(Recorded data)

----------

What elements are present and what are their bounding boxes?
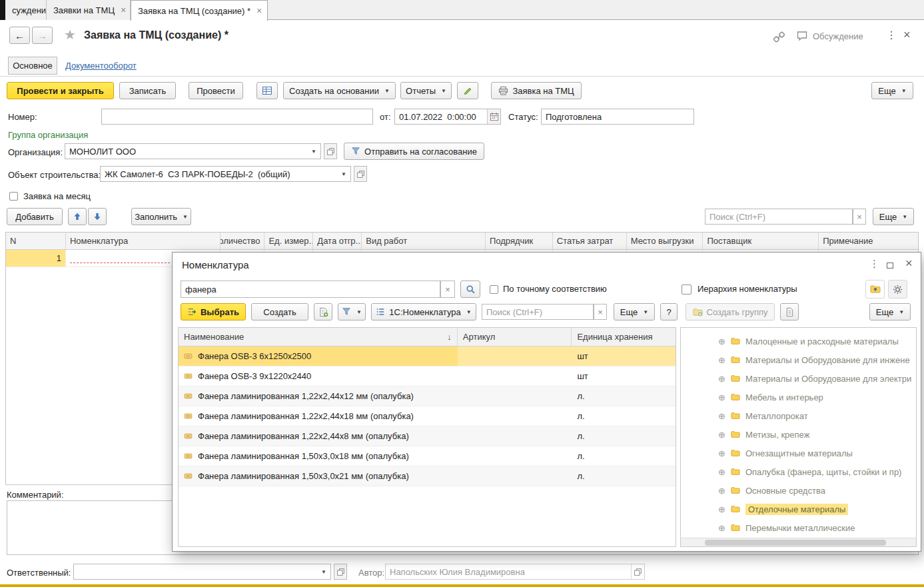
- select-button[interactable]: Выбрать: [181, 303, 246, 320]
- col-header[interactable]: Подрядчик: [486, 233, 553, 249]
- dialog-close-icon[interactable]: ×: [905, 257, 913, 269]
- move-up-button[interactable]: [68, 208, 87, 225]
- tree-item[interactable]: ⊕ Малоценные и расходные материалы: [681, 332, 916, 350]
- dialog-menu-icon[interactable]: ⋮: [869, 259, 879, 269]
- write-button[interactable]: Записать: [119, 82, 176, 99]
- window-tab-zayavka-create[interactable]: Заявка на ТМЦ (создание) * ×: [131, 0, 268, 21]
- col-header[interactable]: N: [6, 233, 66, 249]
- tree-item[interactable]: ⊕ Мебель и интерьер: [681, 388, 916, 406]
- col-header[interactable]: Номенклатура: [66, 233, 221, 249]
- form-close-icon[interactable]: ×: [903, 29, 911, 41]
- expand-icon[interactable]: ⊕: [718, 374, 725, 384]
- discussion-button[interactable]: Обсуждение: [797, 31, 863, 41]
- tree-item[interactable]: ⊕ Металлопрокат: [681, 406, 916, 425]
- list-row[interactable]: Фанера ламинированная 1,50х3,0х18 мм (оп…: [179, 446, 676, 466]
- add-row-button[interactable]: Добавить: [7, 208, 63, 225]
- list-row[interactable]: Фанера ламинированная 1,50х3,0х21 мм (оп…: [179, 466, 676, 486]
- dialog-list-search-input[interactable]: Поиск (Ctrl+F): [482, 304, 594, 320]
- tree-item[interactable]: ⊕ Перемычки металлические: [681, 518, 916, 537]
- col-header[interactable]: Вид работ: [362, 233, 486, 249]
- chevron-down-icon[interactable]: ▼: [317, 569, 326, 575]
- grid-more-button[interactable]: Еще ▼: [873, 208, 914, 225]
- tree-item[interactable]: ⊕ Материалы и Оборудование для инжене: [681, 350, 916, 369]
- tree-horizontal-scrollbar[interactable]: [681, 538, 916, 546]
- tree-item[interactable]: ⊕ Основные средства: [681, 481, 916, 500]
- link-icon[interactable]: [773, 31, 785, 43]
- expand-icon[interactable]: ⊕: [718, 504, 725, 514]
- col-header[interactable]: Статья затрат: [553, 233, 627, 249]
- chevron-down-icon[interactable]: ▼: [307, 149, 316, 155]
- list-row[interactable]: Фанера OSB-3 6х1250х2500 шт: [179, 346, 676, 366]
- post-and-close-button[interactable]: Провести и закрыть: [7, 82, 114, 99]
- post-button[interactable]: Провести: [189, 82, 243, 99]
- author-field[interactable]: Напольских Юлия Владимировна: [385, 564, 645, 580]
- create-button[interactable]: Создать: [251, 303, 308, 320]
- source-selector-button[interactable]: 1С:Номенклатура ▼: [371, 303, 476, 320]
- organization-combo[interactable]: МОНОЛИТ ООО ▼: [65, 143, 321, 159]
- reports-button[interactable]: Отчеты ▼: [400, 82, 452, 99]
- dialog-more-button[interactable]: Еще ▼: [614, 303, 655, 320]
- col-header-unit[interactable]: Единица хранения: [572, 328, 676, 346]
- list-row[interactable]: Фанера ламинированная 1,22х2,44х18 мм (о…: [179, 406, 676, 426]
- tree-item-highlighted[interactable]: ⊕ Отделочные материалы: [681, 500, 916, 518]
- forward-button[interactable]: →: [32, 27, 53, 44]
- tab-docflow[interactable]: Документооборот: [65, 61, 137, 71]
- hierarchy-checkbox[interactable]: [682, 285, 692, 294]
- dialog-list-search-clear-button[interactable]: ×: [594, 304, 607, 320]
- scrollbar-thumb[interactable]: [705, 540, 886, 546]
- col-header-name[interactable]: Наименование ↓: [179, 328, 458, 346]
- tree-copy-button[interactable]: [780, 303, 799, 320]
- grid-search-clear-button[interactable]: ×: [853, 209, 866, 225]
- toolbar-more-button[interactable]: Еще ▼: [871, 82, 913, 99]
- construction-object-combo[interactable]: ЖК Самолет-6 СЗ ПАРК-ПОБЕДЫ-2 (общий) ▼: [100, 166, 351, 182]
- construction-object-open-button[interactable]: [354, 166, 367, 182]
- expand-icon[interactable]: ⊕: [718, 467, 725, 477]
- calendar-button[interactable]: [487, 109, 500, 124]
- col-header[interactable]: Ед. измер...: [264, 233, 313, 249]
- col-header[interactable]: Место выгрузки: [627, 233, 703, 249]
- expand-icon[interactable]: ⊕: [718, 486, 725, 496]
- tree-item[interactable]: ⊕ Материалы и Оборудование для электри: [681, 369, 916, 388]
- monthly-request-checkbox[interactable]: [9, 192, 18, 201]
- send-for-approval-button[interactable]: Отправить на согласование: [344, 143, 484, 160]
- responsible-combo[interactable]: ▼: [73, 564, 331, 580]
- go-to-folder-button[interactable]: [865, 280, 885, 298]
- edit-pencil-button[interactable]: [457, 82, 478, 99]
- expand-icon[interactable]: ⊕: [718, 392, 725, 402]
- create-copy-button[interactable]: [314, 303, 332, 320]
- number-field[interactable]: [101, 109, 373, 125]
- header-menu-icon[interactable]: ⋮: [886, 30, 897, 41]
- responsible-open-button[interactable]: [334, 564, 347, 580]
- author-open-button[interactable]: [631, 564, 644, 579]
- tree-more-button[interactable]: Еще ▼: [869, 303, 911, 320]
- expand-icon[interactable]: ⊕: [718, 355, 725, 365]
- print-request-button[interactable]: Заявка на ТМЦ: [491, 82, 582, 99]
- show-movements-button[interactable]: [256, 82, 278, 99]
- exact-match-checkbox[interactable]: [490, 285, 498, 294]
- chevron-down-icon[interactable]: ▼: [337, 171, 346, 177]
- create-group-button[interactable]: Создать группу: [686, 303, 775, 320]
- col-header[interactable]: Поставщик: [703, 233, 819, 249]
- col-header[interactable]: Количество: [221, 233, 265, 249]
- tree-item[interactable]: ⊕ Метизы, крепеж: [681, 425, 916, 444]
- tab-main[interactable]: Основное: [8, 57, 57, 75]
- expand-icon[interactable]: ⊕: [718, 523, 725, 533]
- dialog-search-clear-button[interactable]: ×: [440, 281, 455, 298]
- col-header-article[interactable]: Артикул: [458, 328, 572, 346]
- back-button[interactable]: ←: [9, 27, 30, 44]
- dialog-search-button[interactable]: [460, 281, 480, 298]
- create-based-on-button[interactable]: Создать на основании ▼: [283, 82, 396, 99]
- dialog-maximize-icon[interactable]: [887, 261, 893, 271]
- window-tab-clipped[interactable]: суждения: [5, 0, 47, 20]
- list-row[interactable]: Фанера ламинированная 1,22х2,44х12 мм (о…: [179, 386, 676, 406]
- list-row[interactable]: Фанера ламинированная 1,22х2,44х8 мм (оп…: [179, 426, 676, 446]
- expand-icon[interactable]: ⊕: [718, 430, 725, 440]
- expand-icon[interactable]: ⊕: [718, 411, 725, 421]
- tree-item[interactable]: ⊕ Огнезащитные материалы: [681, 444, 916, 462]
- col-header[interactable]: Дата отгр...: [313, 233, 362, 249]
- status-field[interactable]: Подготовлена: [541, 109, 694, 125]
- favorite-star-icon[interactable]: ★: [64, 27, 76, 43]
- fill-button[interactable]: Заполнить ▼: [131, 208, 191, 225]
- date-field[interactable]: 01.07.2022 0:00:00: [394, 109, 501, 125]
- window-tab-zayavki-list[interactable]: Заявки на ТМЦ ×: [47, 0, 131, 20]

----------

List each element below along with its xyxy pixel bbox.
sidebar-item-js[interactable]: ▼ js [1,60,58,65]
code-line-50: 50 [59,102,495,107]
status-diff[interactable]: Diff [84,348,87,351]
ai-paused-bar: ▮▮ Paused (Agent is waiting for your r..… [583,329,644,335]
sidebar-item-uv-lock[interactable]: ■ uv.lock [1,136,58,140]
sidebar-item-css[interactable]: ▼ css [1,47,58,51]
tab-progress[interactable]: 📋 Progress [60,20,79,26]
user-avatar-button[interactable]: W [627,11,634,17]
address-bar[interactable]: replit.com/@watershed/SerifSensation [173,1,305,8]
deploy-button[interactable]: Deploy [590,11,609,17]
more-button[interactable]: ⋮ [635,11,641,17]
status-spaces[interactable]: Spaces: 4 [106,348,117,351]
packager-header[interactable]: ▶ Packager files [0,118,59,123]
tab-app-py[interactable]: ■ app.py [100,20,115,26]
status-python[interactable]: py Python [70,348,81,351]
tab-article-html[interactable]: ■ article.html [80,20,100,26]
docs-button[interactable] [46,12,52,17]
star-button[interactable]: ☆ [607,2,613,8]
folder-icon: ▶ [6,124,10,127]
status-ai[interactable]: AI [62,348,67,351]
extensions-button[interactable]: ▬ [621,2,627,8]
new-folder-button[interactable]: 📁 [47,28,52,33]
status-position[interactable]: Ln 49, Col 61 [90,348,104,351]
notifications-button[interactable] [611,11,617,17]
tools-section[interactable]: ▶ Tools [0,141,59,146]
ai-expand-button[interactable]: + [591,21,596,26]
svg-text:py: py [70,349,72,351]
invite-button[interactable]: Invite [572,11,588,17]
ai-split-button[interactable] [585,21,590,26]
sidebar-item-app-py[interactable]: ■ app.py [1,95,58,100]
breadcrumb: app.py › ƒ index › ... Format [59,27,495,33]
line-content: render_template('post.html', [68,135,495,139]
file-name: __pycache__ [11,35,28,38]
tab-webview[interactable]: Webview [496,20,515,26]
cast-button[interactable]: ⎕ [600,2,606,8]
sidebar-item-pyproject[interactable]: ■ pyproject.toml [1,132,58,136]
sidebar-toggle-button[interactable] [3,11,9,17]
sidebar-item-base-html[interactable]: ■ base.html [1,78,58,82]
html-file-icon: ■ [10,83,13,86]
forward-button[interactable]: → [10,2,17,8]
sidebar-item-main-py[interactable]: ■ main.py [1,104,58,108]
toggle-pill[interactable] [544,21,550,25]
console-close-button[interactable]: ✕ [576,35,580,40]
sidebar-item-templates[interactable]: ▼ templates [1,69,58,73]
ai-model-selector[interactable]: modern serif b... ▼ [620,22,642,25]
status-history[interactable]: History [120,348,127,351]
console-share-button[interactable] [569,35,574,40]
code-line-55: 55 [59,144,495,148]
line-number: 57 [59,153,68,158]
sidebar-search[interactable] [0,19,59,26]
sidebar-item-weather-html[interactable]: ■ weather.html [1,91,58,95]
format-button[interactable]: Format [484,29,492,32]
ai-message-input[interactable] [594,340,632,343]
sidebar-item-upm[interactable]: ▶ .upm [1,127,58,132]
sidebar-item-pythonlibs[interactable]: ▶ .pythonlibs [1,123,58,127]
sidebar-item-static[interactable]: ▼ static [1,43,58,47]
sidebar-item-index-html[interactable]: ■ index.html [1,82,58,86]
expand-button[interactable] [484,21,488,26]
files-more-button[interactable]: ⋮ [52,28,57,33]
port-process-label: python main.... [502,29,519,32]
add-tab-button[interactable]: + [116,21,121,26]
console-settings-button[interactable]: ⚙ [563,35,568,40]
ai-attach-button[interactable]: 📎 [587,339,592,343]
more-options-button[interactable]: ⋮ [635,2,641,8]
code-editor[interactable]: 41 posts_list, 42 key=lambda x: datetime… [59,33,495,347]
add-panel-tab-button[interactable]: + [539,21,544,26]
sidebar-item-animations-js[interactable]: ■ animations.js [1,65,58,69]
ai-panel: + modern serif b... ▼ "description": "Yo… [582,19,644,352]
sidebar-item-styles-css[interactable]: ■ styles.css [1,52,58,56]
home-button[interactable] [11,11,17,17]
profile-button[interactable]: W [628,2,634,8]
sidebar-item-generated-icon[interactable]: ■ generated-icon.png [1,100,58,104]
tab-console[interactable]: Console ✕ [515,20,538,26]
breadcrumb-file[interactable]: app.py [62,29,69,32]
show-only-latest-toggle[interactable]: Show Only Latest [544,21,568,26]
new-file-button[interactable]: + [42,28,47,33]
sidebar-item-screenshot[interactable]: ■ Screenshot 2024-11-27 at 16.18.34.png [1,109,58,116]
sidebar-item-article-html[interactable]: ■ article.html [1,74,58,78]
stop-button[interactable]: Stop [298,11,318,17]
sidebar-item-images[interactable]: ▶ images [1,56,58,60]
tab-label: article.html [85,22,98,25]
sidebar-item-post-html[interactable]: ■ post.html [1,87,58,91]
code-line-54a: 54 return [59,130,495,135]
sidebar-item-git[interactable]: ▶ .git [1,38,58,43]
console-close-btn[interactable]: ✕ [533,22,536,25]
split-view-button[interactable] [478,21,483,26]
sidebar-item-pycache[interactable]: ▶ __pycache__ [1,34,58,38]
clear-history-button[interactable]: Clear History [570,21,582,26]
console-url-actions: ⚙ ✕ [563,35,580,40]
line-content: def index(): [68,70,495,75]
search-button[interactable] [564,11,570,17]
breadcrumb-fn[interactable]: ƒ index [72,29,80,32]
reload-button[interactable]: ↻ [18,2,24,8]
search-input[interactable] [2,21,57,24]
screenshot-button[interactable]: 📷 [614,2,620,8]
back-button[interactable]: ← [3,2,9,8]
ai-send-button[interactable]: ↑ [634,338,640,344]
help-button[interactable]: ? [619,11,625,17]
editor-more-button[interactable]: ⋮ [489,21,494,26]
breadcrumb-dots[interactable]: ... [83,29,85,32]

----------

## Prompt
The answer must be every line of the data that holds the word "clear".

## Problem solution
- dialog-list-search-clear-button[interactable]: ×: [594, 304, 607, 320]
- grid-search-clear-button[interactable]: ×: [853, 209, 866, 225]
- dialog-search-clear-button[interactable]: ×: [440, 281, 455, 298]
clear-history-button[interactable]: Clear History [570,21,582,26]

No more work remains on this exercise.